Every line from the beginning of the records below up to the one holding "mill to meal." should be quoted exactly; leave out the rest.

** Opening Supplied material block **

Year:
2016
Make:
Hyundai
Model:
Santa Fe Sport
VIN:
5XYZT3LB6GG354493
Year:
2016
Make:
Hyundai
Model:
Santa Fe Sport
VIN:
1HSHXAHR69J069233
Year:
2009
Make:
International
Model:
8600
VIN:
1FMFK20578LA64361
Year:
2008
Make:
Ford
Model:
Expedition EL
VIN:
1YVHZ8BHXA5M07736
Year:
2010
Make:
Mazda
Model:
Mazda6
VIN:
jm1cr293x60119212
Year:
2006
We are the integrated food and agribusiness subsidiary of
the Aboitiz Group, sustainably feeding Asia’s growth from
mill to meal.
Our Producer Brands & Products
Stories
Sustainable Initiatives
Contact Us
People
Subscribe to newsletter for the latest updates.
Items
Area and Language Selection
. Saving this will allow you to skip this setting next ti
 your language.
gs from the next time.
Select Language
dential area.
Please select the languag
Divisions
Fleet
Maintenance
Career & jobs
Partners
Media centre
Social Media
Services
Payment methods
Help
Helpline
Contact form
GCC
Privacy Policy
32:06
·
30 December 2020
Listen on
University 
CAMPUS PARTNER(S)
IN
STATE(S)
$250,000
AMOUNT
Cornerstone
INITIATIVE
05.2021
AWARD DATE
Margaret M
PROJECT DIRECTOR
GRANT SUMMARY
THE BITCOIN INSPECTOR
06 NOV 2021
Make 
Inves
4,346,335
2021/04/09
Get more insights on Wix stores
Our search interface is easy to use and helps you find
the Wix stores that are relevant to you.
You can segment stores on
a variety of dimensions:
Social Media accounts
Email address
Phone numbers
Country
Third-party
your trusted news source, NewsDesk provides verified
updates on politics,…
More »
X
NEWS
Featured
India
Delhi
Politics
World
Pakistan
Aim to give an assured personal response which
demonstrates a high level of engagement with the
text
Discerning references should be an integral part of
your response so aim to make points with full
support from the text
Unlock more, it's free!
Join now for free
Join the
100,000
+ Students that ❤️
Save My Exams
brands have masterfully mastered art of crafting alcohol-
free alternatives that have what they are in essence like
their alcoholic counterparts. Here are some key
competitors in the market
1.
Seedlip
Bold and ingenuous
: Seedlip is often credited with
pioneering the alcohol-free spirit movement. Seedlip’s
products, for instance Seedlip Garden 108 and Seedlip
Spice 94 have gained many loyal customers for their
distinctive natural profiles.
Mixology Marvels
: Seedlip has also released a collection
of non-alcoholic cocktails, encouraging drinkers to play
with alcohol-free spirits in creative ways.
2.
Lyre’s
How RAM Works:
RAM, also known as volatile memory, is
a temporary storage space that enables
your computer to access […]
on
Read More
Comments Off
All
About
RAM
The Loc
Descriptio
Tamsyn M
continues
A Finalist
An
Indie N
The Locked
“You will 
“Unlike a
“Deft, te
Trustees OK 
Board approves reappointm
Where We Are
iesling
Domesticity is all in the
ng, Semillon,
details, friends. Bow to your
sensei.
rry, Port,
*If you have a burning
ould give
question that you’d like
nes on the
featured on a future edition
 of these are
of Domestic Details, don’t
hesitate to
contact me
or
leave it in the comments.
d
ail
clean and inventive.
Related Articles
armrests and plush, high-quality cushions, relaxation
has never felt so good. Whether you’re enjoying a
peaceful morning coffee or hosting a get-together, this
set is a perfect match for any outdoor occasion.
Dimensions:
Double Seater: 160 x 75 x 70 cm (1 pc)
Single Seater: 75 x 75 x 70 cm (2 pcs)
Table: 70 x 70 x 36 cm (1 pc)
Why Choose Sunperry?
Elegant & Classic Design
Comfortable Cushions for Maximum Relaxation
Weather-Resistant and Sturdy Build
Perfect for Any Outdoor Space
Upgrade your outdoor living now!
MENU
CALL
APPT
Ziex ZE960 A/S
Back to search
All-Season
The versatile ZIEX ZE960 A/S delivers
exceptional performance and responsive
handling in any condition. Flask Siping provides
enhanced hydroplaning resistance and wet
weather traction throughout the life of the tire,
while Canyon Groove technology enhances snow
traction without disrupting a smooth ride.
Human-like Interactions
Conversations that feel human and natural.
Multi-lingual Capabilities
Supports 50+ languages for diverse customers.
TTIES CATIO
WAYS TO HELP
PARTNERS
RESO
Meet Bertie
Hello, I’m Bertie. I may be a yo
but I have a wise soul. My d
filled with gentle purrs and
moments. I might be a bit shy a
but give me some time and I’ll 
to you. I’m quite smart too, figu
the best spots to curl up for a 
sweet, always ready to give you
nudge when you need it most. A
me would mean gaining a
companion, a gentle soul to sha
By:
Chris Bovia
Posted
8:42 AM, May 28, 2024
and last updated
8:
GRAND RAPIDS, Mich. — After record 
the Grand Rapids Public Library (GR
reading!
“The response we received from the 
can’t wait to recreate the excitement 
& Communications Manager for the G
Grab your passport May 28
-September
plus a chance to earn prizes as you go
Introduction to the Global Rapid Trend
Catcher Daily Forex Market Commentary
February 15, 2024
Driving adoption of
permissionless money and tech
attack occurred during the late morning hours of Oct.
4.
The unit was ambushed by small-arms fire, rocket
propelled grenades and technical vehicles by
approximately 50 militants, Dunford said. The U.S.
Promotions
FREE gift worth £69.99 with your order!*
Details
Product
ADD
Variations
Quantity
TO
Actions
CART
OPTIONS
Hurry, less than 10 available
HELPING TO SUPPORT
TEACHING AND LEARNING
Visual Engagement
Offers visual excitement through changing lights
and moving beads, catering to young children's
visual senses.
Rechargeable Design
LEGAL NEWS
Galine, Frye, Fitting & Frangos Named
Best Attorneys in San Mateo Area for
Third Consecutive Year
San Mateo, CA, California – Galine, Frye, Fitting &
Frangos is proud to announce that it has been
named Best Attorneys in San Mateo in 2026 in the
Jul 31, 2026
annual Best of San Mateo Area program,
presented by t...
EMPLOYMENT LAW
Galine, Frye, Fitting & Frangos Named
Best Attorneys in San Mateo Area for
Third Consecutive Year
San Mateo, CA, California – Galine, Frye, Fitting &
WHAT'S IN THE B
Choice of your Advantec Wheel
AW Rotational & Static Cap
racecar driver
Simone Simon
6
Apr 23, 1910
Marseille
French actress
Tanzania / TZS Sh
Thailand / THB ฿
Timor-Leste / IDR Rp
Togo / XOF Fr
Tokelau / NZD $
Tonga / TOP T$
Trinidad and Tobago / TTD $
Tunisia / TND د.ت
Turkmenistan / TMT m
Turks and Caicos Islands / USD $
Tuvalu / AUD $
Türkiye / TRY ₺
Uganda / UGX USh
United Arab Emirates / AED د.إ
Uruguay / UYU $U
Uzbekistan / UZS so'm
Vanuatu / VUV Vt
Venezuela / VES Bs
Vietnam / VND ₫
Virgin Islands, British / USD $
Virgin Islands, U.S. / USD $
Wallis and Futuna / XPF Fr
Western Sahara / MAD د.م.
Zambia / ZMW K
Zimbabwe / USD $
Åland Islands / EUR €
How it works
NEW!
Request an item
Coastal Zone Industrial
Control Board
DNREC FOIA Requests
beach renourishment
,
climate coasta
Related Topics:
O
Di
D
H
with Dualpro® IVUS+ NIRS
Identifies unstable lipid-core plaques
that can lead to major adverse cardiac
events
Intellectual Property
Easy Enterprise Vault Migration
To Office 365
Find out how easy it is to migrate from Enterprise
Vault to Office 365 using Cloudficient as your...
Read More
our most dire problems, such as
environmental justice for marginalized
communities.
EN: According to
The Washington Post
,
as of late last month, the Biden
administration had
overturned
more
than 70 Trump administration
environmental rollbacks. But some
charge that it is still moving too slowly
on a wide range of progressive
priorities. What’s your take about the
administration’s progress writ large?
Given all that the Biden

** Closing Supplied material block **

● **Written answer**:
Year:
2016
Make:
Hyundai
Model:
Santa Fe Sport
VIN:
5XYZT3LB6GG354493
Year:
2016
Make:
Hyundai
Model:
Santa Fe Sport
VIN:
1HSHXAHR69J069233
Year:
2009
Make:
International
Model:
8600
VIN:
1FMFK20578LA64361
Year:
2008
Make:
Ford
Model:
Expedition EL
VIN:
1YVHZ8BHXA5M07736
Year:
2010
Make:
Mazda
Model:
Mazda6
VIN:
jm1cr293x60119212
Year:
2006
We are the integrated food and agribusiness subsidiary of
the Aboitiz Group, sustainably feeding Asia’s growth from
mill to meal.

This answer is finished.